Le conseil est donc de vérifier scrupuleusement la robustesse de sa Supply Chain, d’aider au déploiement Lean les fournisseurs stratégiques qui le nécessitent et le méritent et/ou d’étudier des scénarios alternatifs en cas de défaillance de certains maillons.


Veillez à la réactivité et à l’agilité de l’entreprise

Le troisième conseil est de veiller à la réactivité et à l’agilité de l’entreprise. En effet, dans une période turbulente telle que durant une crise, les incertitudes et les pertes de confiance conduisent à la réduction de la visibilité.

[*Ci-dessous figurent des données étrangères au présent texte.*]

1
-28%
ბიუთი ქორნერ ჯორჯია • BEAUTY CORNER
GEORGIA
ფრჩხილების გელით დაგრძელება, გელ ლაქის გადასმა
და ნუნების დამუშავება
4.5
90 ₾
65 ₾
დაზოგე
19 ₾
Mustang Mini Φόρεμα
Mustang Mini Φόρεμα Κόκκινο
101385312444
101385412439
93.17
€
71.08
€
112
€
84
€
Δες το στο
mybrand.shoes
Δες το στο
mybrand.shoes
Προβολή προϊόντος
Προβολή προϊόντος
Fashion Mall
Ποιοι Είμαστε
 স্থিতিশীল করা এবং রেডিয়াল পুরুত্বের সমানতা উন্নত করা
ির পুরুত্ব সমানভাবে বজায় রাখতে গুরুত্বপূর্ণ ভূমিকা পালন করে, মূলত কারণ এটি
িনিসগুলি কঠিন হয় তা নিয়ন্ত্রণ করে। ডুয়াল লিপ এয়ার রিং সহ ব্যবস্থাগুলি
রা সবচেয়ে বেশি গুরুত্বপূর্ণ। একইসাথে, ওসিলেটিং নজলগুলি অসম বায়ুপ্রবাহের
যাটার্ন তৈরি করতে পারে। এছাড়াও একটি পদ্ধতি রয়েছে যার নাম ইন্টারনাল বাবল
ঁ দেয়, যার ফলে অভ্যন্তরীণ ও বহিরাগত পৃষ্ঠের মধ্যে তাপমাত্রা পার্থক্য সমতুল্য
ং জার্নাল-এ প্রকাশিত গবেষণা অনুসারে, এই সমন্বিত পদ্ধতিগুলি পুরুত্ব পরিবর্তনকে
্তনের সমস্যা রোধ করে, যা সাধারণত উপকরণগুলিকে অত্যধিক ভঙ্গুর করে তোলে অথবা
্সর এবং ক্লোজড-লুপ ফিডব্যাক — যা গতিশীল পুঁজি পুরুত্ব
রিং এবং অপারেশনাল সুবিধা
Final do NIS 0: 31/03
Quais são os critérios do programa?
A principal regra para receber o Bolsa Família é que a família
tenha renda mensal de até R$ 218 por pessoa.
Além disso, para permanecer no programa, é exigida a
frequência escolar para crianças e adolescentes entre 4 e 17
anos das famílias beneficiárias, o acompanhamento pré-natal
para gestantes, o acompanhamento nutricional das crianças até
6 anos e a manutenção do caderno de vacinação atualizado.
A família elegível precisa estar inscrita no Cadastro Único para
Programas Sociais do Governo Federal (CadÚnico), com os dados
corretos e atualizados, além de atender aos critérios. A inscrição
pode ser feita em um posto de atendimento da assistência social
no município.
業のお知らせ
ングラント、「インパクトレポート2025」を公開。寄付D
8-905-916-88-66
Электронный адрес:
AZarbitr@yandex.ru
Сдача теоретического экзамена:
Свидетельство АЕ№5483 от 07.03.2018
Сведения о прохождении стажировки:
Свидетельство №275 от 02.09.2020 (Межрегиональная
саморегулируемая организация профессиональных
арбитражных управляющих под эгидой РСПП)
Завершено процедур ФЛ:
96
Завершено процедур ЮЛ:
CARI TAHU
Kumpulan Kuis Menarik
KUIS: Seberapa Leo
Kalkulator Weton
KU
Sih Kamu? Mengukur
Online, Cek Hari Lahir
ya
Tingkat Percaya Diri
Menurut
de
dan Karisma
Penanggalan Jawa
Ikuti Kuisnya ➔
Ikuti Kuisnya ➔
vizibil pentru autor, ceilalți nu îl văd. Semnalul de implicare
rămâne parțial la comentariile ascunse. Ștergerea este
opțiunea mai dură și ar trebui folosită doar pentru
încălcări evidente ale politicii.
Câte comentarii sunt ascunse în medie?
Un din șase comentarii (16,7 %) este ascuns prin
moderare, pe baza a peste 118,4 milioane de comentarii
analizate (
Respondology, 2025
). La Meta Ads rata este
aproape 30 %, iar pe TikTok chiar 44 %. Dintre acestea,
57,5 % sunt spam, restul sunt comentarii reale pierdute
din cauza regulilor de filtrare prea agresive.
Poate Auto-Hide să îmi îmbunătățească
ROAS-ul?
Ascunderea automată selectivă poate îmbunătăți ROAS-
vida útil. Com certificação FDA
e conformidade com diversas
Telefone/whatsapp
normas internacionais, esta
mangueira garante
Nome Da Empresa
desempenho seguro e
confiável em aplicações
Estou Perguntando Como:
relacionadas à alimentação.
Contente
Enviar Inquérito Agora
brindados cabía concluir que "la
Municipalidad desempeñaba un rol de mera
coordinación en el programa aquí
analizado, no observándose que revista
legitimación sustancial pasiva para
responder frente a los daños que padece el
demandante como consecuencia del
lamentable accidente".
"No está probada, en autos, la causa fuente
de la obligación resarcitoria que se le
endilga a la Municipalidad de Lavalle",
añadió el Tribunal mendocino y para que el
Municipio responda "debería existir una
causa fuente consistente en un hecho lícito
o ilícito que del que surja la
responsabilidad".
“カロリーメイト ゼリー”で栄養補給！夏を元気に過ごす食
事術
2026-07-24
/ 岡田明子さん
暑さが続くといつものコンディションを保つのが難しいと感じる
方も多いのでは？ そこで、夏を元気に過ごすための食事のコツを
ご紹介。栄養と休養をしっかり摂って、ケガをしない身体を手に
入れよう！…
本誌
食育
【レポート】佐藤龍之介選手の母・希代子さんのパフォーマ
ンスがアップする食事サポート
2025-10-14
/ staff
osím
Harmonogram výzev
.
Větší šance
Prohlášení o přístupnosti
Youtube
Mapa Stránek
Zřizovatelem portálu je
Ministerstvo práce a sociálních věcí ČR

Les commandes fluctuent, majoritairement à la baisse, avec des préavis de plus en plus courts, voire nuls. Il existe néanmoins des cas d'augmentations brusques de demandes, notamment dans le cadre de reports de commandes initialement passées à des fournisseurs défaillants ou trop lents à réagir.
Les difficultés des concurrents sont des opportunités à exploiter pour asseoir une réputation de fournisseur réactif, fiable. Sans compter que face à ses propres difficultés, un client peut accepter de payer les dépannages au prix fort. Ce dernier levier étant à utiliser avec intelligence, car autant un client pourra se souvenir favorablement d’un dépannage en temps difficiles, autant il se souviendra avec certitude et défavorablement s’il se sent pris en « otage ».


Mises en garde et rappels aux décideurs et managers

Le quatrième conseil est fait d’une série de mises en garde et rappels qui visent les décideurs et managers.


Gardez vos ressources sous tension positive

Les périodes de sous-charge procurent aux entreprises des opportunités pour travailler sur des projets d’améliorations avec les ressources humaines disponibles. En temps ordinaires, de trop nombreuses initiatives achoppent sur le manque de disponibilité des acteurs ou sur la priorité donnée à un fonctionnement quotidien pourtant sub-optimal.
Les améliorations permettent de préparer la reprise, l’avenir. Gare à la tentation de stopper les actions de progrès engagées, les formations, etc.


Revisitez vos processus, organisations et modes opératoires

Rappelons également que Lean est une démarche qui s’autofinance au travers des économies réalisées, ce qui la met en position très favorable en période de crise où les dépenses sont fortement réduites et les crédits difficiles à obtenir. Les gaspillages sont un « luxe de riches » que les entreprises peuvent se permettre moins que jamais dans une situation de crise, dans laquelle les gaspillages y compris ceux négligés jusque-là deviennent des opportunités, des priorités du moment.


Visez le long terme et la pérennité

Le management démontre ses réelles qualités dans la gestion des temps difficiles. Il démontre sa légitimité et mérite l’adhésion des subordonnés par son exemplarité et son engagement sur le long terme. Attention à ne pas utiliser les outils du Lean dans une optique purement productiviste, sans déployer la philosophie qui les lie, faute de quoi les acteurs continueront à vivre les désillusions successives de ce qu’ils peuvent ressentir comme la nouvelle mode du moment.


En guise de conclusion

Si l’on admet, à la lueur de ces quelques indications, que le Lean ne constitue pas un abri anticrise, l’effet psychologique du Lean sur les personnels semble lui, indéniable, car 96 % des participants à l’édition 2009 de l’étude européenne « Automotive Lean Production » pensaient que le Lean aide à surmonter une crise.
Le retour d’expériences de celle de 2008-2010 devrait livrer des indications intéressantes sur les mythes et réalités entourant cette question et valider ou non l’hypothèse d’une meilleure résistance des entreprises Lean et de leur résilience face à la crise.